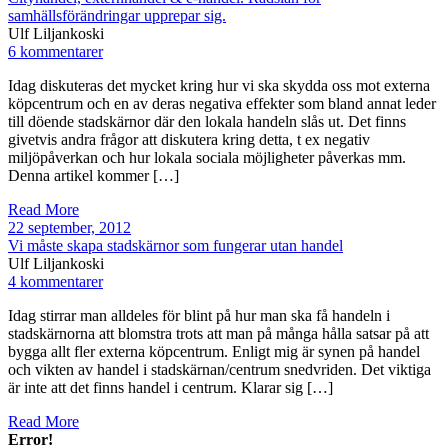
samhällsförändringar upprepar sig.
Ulf Liljankoski
6 kommentarer
Idag diskuteras det mycket kring hur vi ska skydda oss mot externa
köpcentrum och en av deras negativa effekter som bland annat leder
till döende stadskärnor där den lokala handeln slås ut. Det finns
givetvis andra frågor att diskutera kring detta, t ex negativ
miljöpåverkan och hur lokala sociala möjligheter påverkas mm.
Denna artikel kommer […]
Read More
22 september, 2012
Vi måste skapa stadskärnor som fungerar utan handel
Ulf Liljankoski
4 kommentarer
Idag stirrar man alldeles för blint på hur man ska få handeln i
stadskärnorna att blomstra trots att man på många hålla satsar på att
bygga allt fler externa köpcentrum. Enligt mig är synen på handel
och vikten av handel i stadskärnan/centrum snedvriden. Det viktiga
är inte att det finns handel i centrum. Klarar sig […]
Read More
Error!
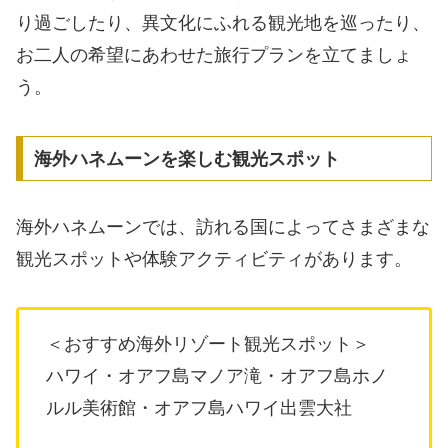
り過ごしたり、異文化にふれる観光地を巡ったり、
お二人の希望にあわせた旅行プランを立てましょ
う。
海外ハネムーンを楽しむ観光スポット
海外ハネムーンでは、訪れる国によってさまざまな
観光スポットや体験アクティビティがあります。
＜おすすめ海外リゾート観光スポット＞
ハワイ・オアフ島マノア滝・オアフ島ホノ
ルル美術館・オアフ島ハワイ出雲大社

* [ACTIVITY] From the listing above, repeat exactly the lines starting at the line that includes "köpcentrum och en" and ending at the line that includes "givetvis andra frågor", with nothing outside that span.

* [WRITTEN REPLY]
köpcentrum och en av deras negativa effekter som bland annat leder
till döende stadskärnor där den lokala handeln slås ut. Det finns
givetvis andra frågor att diskutera kring detta, t ex negativ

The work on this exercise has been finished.